新入社員のときに、「周りに社員が十人いたら、まず、そのうちの六人に認めてもらう」という目標を立てました。英語も話せず、ビリで入社したので、とにかくクビになるのだけは絶対に避けたいと思ったからです。

 ところが、上司にほめられるどころか、叱られる毎日が続いたのです。「なぜ、こんなに頑張っているのに、認めてもらえないのか?」と悩みました。

 でも、今から振り返れば、私の行動は問題だらけでした。
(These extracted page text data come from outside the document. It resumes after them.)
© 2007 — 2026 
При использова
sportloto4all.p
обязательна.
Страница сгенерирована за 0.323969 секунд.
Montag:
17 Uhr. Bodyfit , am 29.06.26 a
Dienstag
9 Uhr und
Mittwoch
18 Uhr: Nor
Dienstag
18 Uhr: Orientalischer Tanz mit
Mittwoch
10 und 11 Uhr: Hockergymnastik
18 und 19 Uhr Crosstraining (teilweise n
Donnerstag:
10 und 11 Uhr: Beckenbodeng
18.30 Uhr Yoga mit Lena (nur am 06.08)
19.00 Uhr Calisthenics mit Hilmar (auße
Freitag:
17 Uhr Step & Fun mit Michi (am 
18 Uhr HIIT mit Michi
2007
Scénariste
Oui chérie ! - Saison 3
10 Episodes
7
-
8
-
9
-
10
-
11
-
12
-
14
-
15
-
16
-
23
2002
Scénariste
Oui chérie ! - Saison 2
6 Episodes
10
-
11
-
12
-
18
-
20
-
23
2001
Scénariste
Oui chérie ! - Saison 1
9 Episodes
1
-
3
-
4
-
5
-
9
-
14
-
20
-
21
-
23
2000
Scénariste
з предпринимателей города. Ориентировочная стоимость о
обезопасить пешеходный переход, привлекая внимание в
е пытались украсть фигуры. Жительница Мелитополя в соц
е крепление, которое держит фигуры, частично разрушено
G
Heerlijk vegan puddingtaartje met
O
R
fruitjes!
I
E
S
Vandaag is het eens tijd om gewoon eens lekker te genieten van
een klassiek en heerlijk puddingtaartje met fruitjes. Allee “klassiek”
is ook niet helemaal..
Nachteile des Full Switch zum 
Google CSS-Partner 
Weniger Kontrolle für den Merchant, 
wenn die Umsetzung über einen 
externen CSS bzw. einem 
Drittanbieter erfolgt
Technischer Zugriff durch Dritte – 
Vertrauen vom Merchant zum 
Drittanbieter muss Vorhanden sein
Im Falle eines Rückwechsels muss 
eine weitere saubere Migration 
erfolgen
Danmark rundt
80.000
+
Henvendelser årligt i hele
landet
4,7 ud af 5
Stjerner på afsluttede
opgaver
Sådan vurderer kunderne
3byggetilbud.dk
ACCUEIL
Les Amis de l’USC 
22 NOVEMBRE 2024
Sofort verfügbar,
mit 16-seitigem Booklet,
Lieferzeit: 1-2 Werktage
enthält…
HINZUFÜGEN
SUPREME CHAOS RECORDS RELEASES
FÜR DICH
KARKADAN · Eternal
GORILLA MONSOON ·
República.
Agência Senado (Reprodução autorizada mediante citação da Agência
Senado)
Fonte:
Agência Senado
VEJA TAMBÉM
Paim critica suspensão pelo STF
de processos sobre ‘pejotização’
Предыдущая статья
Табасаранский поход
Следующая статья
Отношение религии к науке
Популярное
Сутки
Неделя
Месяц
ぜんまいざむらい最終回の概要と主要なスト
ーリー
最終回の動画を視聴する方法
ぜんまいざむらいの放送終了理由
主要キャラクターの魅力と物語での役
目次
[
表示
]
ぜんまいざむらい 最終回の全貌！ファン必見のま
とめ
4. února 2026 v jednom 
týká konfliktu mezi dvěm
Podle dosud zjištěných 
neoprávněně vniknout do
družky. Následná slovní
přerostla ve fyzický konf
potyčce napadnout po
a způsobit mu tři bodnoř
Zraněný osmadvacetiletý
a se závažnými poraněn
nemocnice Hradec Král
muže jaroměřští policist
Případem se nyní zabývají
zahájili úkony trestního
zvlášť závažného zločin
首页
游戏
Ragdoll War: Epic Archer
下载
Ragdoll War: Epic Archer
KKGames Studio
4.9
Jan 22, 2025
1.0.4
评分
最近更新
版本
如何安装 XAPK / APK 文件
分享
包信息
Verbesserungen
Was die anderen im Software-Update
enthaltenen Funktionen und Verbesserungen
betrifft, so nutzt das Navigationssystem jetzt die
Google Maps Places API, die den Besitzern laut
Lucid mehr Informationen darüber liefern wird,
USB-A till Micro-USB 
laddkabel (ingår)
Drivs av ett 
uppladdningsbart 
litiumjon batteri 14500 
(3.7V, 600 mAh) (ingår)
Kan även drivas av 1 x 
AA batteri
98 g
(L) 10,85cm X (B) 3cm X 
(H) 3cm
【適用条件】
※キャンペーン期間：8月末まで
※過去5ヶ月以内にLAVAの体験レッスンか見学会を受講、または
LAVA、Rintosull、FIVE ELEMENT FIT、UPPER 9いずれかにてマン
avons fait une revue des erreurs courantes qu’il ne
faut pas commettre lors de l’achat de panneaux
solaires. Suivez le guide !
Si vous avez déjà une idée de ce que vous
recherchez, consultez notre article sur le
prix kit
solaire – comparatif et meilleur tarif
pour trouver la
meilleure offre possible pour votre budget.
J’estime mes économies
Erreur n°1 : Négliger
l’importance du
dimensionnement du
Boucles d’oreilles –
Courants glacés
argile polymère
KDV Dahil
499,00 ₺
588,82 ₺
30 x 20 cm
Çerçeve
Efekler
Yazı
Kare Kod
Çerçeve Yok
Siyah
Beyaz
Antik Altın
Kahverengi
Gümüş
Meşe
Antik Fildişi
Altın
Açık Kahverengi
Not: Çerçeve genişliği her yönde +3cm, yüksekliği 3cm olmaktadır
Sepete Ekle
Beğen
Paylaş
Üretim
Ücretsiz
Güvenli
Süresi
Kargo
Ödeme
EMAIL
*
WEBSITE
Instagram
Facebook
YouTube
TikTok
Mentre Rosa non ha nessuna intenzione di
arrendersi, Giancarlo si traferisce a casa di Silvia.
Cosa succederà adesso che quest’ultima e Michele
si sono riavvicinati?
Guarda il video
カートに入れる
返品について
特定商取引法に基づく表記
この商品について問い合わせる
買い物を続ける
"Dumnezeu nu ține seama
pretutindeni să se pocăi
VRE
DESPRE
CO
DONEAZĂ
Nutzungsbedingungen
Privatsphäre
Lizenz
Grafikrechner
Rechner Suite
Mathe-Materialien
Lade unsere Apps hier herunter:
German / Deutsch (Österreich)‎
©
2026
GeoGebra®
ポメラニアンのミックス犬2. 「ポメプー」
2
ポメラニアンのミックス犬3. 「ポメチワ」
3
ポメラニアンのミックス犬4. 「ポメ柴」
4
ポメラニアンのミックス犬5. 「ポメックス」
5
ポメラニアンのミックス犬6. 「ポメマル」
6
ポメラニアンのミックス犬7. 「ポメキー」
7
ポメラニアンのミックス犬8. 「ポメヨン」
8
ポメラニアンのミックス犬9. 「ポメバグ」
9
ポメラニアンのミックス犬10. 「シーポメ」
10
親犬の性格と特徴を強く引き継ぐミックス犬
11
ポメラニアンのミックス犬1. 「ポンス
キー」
上司が仕事を頼んだ理由や、仕事の目的をよく考えずに、「このぐらいやればいい」「このタイミングで提出すればいい」などと、自分勝手に判断していたからです。

 そのせいで、レポート一枚で簡潔に報告すべき文書を、十数ページにも渡って作成したり、締切までに資料を提出できなかったりしたこともあります。

 どんな仕事も期日を過ぎれば評価はゼロ点です。

 反対に必要以上に早過ぎても問題です。速さを最優先し、ミスだらけの資料を提出すれば、こちらも評価は限りなくゼロ点に近くなるからです。

 まずは、上司が考える優先順位を確認することが先決です。

 会議の資料づくりを頼まれたら、どのぐらいの分量が必要か、どのタイミングで提出すればいいのか、などを具体的に確かめておきます。

 このように上司の判断基準を踏まえて仕事をしているうちに、仕事の基本もしっかり身につけることができました。

 特に、私の上司はデキる人でしたから、彼の仕事のやり方を徹底して盗むことができたのです。回数を重ねるうちに、上司が要求するレベルもわかってきます。

 「仕事の出来は六割でいいから、早急に仕上げたほうがよさそうだ」

 「よくわからない所もあるな。ひとまず、この部分は未完成でもいいから、後で相談しながら見直していこう」

 こうした判断力は、どんな仕事にも応用できます。おかげでゼロ点だらけの評価が、日に日に上がっていきました。